<<<<
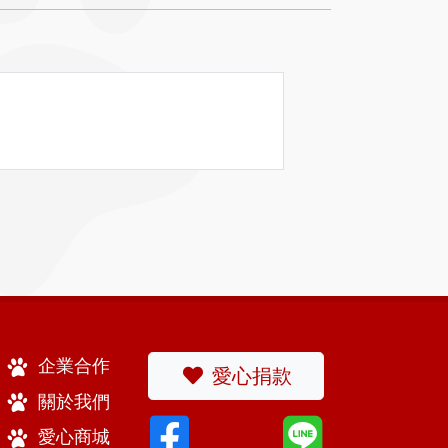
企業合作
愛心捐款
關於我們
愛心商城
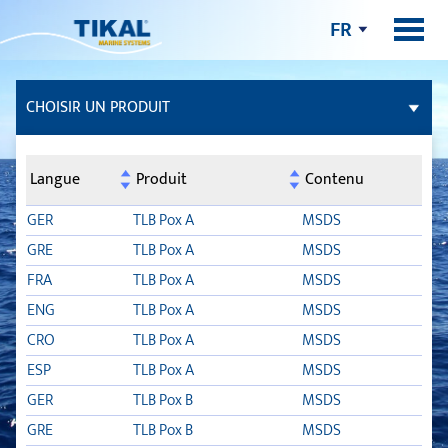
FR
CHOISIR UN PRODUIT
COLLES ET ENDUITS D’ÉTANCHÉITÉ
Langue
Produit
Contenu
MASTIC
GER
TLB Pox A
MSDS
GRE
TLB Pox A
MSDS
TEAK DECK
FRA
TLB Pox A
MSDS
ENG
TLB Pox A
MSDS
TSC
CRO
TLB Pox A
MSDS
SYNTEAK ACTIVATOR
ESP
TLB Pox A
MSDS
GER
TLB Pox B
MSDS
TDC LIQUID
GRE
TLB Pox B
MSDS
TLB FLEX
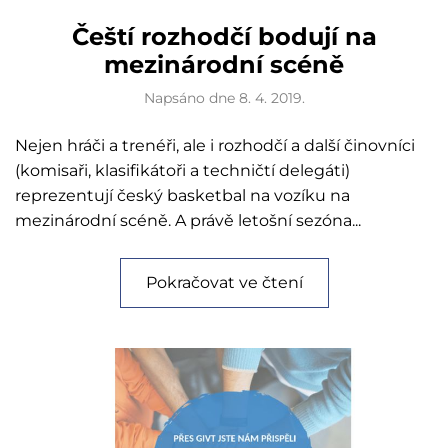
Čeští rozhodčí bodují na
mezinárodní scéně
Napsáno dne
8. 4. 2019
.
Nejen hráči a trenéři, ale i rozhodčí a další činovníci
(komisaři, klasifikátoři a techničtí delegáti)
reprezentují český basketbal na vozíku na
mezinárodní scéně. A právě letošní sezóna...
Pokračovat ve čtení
>>>>
<<<<
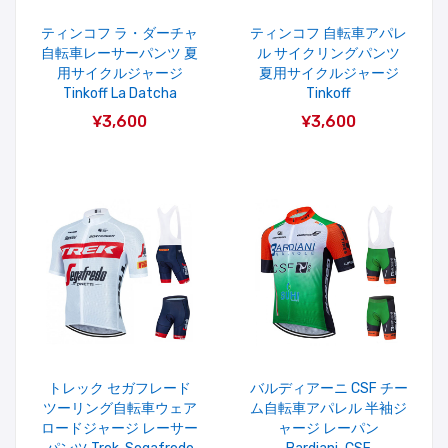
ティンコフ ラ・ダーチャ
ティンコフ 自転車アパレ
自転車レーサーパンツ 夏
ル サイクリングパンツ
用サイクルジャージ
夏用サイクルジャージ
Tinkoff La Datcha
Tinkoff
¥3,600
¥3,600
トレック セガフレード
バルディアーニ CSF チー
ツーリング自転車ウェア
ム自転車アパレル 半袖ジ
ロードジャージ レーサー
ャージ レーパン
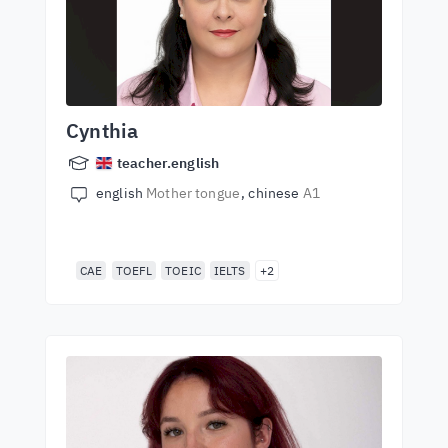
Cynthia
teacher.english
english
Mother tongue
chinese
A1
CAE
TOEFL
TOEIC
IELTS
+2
>>>>
*Exercise prompt*:
Where the listing above has a line with "Napsáno dne", start there, and output every line exactly through the line with "Pokračovat ve čtení", which is also included.

*Task output*:
Napsáno dne
8. 4. 2019
.
Nejen hráči a trenéři, ale i rozhodčí a další činovníci
(komisaři, klasifikátoři a techničtí delegáti)
reprezentují český basketbal na vozíku na
mezinárodní scéně. A právě letošní sezóna...
Pokračovat ve čtení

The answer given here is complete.